[Start of section]

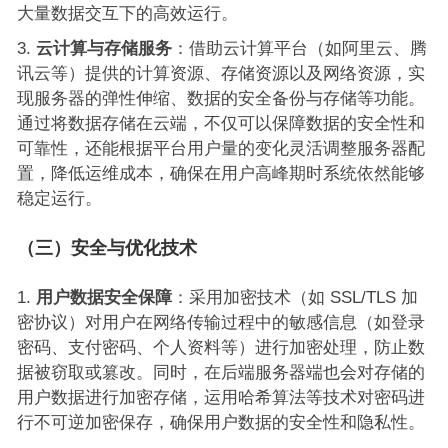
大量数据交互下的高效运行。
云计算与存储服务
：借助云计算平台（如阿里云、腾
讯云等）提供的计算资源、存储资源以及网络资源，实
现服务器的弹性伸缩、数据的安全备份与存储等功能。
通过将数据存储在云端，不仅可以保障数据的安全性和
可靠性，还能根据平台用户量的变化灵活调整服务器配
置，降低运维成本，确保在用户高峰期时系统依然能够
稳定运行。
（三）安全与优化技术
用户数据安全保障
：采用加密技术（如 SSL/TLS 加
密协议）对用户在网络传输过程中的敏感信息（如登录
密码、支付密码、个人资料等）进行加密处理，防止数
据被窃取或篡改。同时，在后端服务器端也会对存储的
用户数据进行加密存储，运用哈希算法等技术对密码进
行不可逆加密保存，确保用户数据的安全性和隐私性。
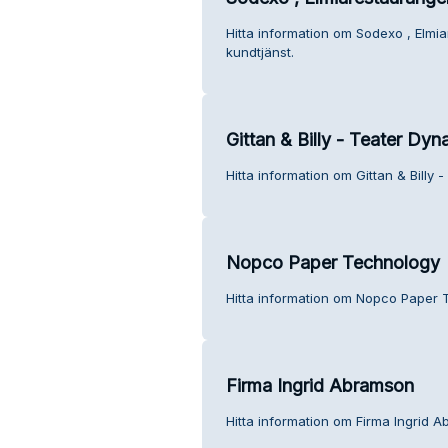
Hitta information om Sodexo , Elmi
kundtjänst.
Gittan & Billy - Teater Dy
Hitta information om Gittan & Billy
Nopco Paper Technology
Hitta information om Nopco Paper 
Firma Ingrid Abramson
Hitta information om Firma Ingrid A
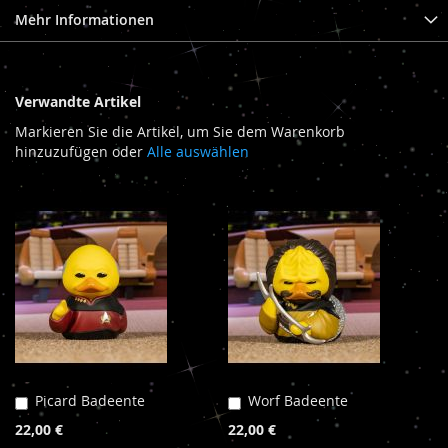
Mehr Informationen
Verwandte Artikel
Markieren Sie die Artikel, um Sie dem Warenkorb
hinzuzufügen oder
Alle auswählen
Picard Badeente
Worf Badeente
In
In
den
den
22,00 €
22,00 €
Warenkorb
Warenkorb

[End of section]
[Start of section]

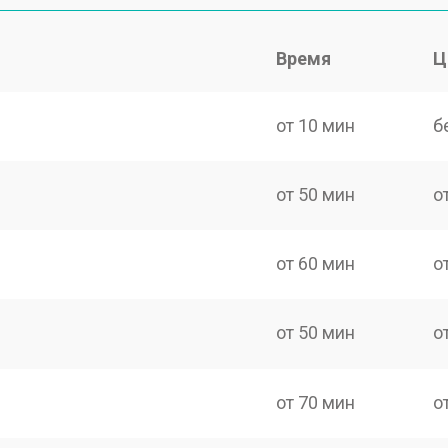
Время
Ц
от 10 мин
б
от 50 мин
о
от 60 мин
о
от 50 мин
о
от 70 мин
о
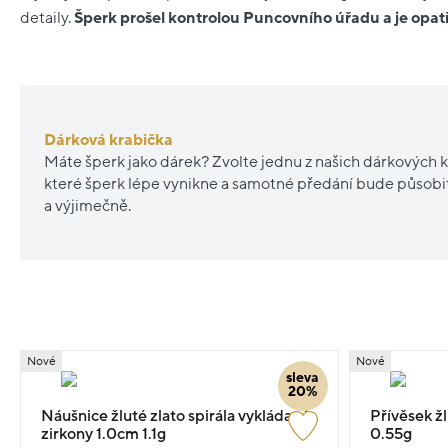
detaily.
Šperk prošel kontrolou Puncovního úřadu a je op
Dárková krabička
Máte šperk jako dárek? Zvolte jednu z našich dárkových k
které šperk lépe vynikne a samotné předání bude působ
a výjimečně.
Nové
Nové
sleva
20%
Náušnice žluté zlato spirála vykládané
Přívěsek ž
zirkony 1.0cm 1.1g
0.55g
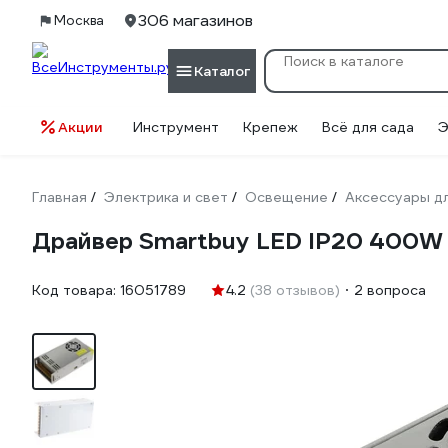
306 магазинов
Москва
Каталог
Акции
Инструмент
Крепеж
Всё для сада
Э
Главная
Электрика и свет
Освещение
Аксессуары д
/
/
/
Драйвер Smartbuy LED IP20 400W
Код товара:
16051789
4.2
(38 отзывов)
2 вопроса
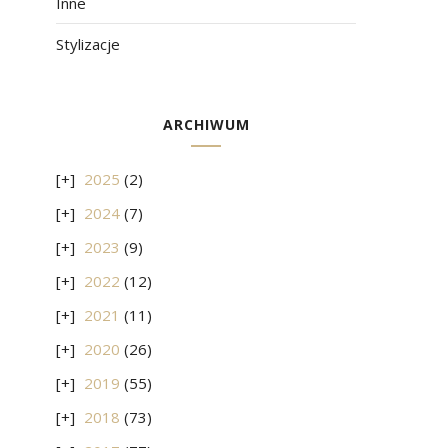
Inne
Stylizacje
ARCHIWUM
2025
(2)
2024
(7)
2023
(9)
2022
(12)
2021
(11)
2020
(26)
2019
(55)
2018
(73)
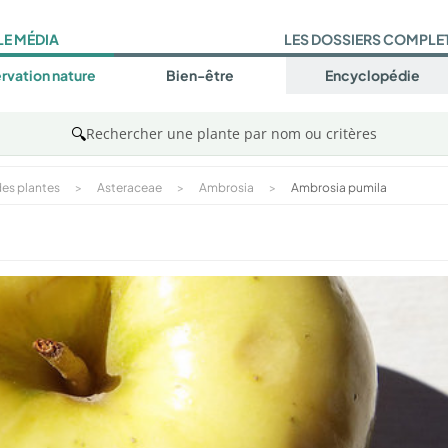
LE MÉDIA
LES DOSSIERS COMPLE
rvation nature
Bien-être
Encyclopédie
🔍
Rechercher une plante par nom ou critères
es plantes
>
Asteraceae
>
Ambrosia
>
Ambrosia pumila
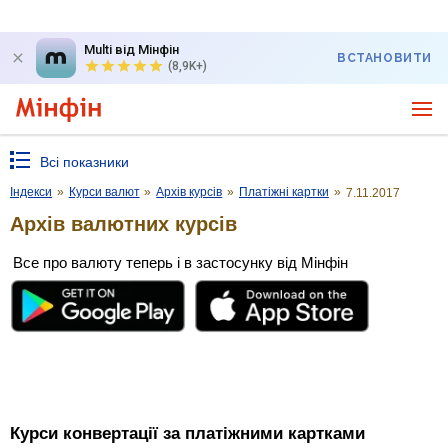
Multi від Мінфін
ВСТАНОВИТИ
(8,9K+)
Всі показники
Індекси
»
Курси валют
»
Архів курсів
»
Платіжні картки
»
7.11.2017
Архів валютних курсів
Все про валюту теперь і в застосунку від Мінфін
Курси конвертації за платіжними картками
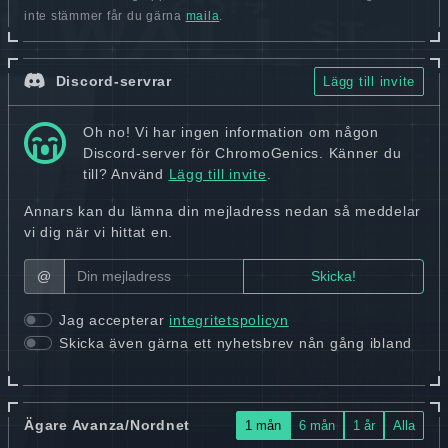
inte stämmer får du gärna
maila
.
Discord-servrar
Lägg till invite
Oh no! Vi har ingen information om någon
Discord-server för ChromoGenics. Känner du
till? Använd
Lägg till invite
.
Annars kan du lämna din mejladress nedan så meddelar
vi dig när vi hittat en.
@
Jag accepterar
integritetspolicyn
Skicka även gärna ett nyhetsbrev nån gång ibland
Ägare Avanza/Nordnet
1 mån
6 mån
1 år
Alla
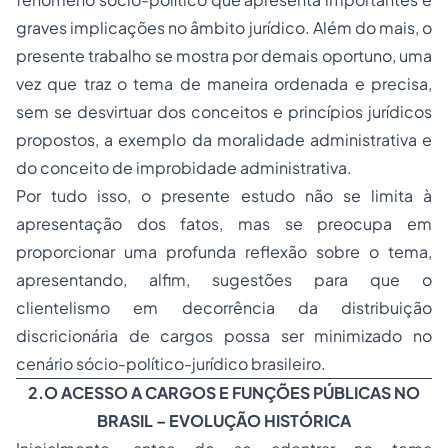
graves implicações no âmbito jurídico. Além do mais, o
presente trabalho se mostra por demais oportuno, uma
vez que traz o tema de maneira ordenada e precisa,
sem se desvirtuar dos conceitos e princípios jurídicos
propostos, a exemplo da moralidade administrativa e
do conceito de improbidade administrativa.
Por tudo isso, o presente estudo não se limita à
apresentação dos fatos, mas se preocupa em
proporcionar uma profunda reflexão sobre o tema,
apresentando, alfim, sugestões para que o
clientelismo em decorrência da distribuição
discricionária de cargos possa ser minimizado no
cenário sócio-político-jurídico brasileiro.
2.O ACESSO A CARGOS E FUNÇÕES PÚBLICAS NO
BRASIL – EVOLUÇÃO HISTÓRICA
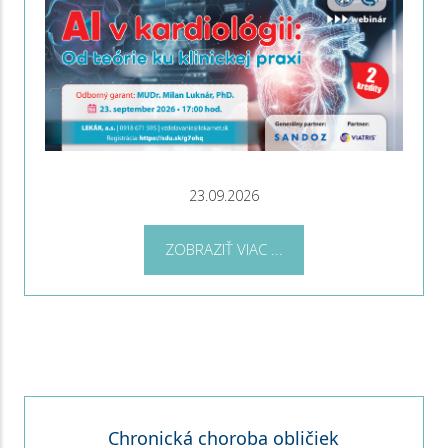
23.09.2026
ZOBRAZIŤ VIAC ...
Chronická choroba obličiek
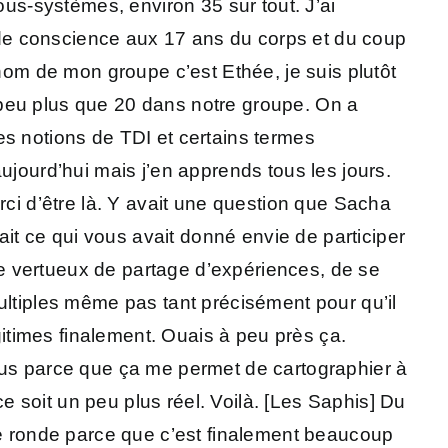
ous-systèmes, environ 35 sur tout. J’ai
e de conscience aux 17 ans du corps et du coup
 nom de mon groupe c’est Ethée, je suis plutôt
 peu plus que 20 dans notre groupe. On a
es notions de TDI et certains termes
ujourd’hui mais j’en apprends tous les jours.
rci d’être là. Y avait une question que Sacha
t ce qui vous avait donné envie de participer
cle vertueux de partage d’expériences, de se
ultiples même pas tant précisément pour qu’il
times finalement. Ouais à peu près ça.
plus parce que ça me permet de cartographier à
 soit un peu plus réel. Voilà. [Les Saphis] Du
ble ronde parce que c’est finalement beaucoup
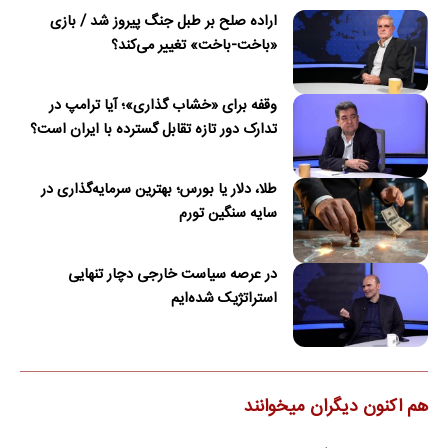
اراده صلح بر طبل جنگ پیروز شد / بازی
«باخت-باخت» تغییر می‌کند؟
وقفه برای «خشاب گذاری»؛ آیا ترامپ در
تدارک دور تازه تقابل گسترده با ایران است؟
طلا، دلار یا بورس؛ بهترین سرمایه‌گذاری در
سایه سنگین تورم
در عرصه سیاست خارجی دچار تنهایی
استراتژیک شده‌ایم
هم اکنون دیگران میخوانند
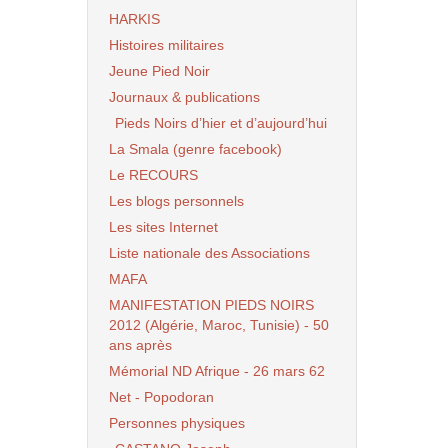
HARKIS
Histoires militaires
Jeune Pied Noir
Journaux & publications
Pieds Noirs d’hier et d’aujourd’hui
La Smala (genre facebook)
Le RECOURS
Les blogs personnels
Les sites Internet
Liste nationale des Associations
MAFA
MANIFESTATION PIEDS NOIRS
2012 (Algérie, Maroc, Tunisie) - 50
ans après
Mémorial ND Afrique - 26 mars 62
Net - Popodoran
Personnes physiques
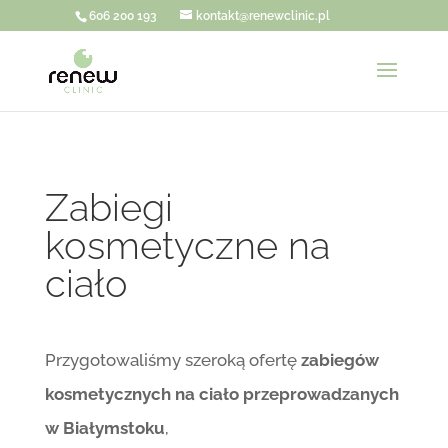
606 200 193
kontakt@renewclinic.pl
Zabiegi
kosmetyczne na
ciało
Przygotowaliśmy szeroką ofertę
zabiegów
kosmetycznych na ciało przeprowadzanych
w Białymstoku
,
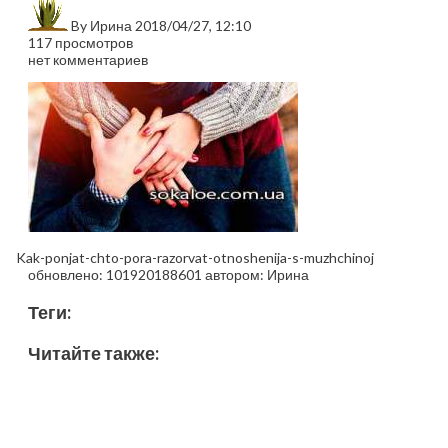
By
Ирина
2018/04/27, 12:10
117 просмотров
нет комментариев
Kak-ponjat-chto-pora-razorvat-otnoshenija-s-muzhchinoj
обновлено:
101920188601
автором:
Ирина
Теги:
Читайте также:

[End of section]

Take the material above and output only the lines from the one that contains "Все про валюту" through the one that contains "ujourd’hui mais j’en apprends tous les jours.", ends included and images left out.

= Exercise result =
Все про валюту теперь і в застосунку від Мінфін
Курси конвертації за платіжними картками
inte stämmer får du gärna
maila
.
Discord-servrar
Lägg till invite
Oh no! Vi har ingen information om någon
Discord-server för ChromoGenics. Känner du
till? Använd
Lägg till invite
.
Annars kan du lämna din mejladress nedan så meddelar
vi dig när vi hittat en.
@
Jag accepterar
integritetspolicyn
Skicka även gärna ett nyhetsbrev nån gång ibland
Ägare Avanza/Nordnet
1 mån
6 mån
1 år
Alla
graves implicações no âmbito jurídico. Além do mais, o
presente trabalho se mostra por demais oportuno, uma
vez que traz o tema de maneira ordenada e precisa,
sem se desvirtuar dos conceitos e princípios jurídicos
propostos, a exemplo da moralidade administrativa e
do conceito de improbidade administrativa.
Por tudo isso, o presente estudo não se limita à
apresentação dos fatos, mas se preocupa em
proporcionar uma profunda reflexão sobre o tema,
apresentando, alfim, sugestões para que o
clientelismo em decorrência da distribuição
discricionária de cargos possa ser minimizado no
cenário sócio-político-jurídico brasileiro.
2.O ACESSO A CARGOS E FUNÇÕES PÚBLICAS NO
BRASIL – EVOLUÇÃO HISTÓRICA
23.09.2026
ZOBRAZIŤ VIAC ...
Chronická choroba obličiek
ous-systèmes, environ 35 sur tout. J’ai
e de conscience aux 17 ans du corps et du coup
 nom de mon groupe c’est Ethée, je suis plutôt
 peu plus que 20 dans notre groupe. On a
es notions de TDI et certains termes
ujourd’hui mais j’en apprends tous les jours.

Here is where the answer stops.